We already know that after local trustees authorized a Request For Qualifications (RFQ) in February of 2005 for the possible sale of the OUSD downtown properties, Mr. Ward and Mr. O'Connell kept local trustees in the dark for a year while they selected a firm for final negotiations. That's significant in part because at least one of the trustees who was initially in support of the property sale—Gary Yee—says he did so only in the belief that the money for the sale could be used to immediately pay off the state loan and possibly lead to a quick return to local control. Mr. Yee only learned when the Letter of Intent was released last month that under the initial terms negotiated with TerraMark/UrbanAmerica, the bulk of the money for the downtown OUSD properties is not scheduled to be paid by the developer to the district for five years. Not so immediate as Mr. Yee had envisioned when he voted for the RFQ back in 2005.

Another revelation of how much OUSD trustees have been kept in the loop—or not been kept in the loop—came during the emergency board meeting called by Trustee President David Kakishiba following the sudden announcement that Mr. Ward was leaving for San Diego. Several trustees complained that State Superintendent O'Connell had not been communicating with the board in general—and Mr. Kakishiba in particular—about much of anything over the three years of the state takeover. "O'Connell has never responded to David [Kakishiba] even out of courtesy," the longest-sitting trustee, Noel Gallo, said, a little bitterly. "We're still not informed." To which Alice Spearman, the trustee with the least tenure, replied that she did not understand the problem, since she talked with Mr. O'Connell on a regular basis, and he always returned her calls.
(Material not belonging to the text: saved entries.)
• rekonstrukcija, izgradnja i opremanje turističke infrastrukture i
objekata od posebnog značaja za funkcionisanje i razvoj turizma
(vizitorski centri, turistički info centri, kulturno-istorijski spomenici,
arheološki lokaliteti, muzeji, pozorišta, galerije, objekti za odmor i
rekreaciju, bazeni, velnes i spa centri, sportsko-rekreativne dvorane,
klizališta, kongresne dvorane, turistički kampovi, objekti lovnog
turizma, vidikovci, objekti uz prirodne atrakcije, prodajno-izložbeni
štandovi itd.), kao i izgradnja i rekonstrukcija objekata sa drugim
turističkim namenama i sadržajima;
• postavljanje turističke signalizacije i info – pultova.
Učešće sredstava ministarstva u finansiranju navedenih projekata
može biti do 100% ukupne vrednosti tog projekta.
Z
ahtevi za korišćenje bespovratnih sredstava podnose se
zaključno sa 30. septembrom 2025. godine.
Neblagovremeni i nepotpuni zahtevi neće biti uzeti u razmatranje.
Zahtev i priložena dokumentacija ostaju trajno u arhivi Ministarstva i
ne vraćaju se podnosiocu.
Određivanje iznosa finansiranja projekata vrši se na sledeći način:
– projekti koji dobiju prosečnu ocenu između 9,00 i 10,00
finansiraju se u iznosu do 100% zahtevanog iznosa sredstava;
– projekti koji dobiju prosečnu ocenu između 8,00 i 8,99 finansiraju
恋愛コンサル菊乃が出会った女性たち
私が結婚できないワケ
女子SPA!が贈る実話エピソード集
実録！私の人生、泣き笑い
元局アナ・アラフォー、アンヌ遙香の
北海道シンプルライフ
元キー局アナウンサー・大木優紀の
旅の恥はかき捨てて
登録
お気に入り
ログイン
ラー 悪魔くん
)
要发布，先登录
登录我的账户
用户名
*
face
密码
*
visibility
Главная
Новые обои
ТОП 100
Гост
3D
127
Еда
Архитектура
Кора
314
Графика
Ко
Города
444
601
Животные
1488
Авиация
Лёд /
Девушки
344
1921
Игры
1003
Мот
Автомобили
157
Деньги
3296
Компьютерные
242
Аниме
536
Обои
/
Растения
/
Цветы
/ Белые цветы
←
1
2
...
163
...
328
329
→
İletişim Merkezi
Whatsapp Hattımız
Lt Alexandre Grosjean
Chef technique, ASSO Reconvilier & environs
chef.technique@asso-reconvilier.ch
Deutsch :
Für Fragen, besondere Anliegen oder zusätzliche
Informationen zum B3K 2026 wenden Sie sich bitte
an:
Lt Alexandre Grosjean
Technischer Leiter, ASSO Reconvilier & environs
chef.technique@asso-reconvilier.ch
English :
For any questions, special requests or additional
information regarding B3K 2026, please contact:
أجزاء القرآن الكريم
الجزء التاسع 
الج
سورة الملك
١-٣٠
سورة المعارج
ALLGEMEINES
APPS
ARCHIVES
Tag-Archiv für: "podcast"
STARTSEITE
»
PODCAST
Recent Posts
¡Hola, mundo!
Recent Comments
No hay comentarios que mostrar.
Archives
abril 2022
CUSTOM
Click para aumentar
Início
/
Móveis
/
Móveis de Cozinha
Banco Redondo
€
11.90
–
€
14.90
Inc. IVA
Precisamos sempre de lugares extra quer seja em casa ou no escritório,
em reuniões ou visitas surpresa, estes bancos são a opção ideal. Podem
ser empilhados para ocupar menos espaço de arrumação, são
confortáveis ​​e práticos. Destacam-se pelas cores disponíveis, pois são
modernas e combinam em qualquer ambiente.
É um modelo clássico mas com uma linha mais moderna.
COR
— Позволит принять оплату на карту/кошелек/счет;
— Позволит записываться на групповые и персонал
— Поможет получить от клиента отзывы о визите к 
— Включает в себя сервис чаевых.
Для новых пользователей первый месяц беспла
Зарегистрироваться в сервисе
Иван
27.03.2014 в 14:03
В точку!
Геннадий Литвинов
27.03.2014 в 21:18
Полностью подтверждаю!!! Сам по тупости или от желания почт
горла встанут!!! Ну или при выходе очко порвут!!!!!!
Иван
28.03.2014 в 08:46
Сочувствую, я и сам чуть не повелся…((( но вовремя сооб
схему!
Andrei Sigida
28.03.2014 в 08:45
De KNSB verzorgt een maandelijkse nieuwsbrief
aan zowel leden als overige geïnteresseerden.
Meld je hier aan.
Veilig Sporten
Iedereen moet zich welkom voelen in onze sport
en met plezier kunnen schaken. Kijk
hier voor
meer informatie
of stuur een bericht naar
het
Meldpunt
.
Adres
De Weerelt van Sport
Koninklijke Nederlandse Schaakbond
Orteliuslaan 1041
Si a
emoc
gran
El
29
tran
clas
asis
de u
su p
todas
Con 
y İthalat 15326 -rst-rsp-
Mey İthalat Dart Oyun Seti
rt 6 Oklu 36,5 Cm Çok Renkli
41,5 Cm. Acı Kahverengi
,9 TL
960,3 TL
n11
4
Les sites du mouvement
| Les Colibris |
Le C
Taking all of the trustees at their word on this, and conceding the fact that Mr. O'Connell has a perfect right to speak with Ms. Spearman any time he wants, and she to him, what does it tell us about the superintendent's intent about local preparation for local control when Mr. O'Connell "regularly" speaks with the trustees' juniorist member, and no-one else? That the purpose of this whole exercise was never to help Oakland succeed at local control?

If so, then what was the purpose? That, my friends, continues to be the real mystery of the Oakland school takeover.